***** Data
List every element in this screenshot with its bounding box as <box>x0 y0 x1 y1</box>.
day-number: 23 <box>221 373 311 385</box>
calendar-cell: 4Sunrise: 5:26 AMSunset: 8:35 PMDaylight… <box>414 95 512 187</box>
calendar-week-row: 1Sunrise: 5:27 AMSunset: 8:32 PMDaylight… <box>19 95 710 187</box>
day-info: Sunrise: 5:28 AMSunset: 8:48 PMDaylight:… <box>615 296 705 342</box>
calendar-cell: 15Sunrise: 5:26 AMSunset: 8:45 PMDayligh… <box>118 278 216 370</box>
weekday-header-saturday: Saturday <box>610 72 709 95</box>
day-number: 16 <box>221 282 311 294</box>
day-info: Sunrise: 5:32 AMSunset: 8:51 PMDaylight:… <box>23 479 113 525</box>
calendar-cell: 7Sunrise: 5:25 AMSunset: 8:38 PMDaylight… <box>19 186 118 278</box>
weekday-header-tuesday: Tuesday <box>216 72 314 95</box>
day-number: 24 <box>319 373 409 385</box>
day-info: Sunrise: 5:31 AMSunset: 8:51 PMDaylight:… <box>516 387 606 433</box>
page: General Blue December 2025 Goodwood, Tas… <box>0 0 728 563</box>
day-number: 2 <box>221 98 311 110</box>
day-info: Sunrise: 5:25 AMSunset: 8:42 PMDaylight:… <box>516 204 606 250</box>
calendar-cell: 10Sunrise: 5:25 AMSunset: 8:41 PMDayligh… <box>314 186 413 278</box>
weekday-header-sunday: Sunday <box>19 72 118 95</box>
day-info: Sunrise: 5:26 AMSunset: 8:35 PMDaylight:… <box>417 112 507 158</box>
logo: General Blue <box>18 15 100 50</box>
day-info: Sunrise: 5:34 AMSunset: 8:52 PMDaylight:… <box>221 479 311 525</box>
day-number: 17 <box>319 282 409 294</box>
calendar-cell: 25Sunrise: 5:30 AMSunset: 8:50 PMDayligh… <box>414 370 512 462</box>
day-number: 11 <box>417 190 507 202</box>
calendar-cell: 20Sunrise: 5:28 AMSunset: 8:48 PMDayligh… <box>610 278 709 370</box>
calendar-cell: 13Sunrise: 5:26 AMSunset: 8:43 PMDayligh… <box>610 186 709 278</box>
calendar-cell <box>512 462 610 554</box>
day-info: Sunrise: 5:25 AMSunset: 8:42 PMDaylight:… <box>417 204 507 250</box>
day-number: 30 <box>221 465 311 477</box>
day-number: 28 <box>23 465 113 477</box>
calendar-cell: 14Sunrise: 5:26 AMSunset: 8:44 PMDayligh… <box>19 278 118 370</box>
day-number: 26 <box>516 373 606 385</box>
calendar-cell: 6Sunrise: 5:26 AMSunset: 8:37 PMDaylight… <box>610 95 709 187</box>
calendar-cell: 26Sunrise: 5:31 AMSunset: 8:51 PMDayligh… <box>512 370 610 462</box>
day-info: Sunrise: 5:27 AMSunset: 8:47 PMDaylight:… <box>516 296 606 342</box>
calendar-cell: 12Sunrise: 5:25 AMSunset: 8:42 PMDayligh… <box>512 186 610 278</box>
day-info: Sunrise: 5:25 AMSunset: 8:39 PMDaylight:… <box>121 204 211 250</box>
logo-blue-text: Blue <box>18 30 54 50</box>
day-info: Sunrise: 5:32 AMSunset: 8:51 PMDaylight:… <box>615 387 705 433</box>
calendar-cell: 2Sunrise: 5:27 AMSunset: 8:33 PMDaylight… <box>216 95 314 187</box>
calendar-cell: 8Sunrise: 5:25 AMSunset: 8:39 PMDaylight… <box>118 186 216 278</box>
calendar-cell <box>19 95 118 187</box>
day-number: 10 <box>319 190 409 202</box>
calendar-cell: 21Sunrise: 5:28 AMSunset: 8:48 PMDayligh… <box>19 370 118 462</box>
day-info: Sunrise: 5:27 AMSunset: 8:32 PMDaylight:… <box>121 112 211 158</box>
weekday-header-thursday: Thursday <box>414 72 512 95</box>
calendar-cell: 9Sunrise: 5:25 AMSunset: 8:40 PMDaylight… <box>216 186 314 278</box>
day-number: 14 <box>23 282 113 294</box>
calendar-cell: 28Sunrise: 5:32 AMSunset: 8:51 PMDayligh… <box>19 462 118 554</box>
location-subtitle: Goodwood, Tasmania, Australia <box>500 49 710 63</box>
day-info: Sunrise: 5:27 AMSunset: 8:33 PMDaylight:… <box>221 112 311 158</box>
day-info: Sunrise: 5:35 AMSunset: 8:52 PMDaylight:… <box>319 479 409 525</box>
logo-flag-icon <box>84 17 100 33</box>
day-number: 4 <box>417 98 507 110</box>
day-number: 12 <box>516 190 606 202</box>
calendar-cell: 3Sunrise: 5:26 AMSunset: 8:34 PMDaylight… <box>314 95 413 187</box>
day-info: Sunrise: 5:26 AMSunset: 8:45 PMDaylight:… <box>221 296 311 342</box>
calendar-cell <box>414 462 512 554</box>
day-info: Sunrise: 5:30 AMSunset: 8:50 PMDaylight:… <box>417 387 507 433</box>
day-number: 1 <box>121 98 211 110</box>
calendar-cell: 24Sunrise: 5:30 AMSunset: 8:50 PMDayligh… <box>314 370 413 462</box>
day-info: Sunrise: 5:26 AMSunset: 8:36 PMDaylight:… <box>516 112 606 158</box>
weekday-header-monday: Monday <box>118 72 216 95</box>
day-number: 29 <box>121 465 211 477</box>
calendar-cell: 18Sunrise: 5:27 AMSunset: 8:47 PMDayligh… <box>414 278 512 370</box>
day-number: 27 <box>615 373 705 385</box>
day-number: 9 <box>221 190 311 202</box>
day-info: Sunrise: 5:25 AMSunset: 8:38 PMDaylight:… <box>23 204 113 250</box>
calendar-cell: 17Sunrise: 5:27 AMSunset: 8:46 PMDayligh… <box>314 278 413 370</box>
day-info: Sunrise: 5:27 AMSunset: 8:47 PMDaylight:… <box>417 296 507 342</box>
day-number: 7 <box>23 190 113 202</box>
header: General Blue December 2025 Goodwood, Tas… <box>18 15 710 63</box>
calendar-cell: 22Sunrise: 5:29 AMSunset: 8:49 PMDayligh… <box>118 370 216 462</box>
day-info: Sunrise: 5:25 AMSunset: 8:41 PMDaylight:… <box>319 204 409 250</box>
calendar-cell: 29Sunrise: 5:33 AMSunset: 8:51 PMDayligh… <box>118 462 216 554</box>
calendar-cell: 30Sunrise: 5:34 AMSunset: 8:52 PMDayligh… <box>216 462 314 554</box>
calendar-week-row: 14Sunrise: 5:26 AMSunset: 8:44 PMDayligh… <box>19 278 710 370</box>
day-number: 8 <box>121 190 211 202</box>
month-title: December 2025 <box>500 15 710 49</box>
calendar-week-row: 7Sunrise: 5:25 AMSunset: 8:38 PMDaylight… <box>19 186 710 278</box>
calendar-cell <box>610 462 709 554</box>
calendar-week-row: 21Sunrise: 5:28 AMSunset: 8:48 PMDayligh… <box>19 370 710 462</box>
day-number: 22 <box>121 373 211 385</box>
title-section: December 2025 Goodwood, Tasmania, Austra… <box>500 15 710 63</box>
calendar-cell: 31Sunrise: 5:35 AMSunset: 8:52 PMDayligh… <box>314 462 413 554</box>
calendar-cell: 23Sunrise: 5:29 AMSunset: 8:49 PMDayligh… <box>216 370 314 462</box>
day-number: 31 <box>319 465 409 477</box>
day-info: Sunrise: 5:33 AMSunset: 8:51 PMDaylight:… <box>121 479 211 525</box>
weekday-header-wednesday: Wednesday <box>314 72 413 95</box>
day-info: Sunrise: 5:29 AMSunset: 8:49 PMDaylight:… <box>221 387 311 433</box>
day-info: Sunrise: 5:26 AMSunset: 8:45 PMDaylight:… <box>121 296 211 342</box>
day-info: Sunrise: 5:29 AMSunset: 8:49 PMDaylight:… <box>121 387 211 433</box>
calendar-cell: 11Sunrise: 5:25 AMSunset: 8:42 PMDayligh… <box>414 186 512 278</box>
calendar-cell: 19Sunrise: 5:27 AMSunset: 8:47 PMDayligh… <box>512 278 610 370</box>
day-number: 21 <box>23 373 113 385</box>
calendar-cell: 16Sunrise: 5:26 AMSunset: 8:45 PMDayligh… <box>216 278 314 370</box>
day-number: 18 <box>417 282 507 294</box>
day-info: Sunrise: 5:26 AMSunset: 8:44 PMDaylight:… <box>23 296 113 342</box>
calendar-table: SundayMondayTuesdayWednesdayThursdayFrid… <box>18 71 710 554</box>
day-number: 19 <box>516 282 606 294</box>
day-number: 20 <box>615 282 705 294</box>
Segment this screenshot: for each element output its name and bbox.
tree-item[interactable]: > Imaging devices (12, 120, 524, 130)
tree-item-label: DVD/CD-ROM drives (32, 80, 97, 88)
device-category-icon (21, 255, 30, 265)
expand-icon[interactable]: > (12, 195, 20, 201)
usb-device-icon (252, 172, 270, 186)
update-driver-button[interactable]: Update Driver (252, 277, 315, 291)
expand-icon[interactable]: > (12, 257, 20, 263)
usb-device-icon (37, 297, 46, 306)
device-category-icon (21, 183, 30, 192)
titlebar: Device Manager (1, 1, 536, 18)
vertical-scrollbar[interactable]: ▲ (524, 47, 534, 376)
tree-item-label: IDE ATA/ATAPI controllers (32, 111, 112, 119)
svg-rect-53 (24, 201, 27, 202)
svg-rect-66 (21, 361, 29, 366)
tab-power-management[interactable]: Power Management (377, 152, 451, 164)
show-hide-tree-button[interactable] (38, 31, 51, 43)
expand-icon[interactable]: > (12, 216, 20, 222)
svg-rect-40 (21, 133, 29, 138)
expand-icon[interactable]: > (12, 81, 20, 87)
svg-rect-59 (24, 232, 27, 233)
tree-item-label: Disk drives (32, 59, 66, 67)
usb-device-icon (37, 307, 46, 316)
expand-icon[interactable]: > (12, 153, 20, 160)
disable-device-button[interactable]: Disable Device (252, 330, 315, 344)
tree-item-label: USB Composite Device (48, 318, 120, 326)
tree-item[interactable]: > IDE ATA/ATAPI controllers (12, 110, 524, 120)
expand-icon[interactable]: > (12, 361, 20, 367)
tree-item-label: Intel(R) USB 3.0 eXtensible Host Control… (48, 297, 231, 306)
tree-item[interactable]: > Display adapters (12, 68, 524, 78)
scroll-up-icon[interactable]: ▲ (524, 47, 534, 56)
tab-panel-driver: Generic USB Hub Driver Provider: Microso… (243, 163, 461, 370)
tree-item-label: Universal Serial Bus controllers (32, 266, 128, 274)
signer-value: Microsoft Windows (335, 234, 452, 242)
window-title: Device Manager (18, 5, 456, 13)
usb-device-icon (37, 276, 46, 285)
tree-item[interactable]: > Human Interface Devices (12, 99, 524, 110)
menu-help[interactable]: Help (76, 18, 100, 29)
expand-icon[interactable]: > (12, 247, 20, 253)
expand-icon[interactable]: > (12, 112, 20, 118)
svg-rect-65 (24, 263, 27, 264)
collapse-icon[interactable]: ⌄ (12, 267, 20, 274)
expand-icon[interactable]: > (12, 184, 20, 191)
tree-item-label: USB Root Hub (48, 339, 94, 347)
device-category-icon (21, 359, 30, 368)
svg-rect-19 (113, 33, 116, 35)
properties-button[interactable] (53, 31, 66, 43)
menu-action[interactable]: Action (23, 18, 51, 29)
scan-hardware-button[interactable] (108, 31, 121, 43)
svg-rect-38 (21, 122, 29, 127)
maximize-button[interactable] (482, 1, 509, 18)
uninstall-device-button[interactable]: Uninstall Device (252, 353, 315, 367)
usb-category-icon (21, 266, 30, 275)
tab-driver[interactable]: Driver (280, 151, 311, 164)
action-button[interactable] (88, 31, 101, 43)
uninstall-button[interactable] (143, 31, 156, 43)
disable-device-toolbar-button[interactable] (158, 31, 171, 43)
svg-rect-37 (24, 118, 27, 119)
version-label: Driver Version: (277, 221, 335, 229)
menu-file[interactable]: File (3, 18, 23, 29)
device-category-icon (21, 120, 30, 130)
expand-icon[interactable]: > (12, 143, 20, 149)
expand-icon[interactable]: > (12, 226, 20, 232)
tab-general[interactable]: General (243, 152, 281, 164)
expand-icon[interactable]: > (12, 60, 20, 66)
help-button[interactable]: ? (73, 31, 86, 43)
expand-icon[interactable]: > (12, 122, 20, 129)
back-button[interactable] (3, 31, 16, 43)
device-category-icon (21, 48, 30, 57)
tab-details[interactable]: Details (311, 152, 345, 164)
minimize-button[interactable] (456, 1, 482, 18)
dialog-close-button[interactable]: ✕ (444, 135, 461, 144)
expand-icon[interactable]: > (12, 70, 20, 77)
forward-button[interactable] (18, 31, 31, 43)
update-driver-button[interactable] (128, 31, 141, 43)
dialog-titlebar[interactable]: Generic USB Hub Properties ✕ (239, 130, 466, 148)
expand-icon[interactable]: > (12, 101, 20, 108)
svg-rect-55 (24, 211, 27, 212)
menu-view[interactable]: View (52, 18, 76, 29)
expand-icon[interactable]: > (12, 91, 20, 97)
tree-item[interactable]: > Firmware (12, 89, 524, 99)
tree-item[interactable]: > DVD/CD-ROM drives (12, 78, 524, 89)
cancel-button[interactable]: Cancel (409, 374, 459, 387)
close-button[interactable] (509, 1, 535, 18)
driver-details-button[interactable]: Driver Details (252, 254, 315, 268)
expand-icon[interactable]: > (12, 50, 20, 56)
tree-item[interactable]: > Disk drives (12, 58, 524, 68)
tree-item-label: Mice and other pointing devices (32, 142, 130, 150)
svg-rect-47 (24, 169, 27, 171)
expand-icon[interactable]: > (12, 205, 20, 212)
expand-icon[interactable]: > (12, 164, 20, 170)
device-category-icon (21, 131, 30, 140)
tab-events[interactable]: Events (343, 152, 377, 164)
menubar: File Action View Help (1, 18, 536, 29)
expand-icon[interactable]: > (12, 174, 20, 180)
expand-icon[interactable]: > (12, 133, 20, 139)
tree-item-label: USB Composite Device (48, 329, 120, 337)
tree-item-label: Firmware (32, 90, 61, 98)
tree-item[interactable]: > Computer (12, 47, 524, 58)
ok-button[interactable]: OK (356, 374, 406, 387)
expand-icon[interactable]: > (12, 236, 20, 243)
**********
Work to be completed:
Only the count, nothing else: how many lines of the records hold the word "December"?

Task output:
4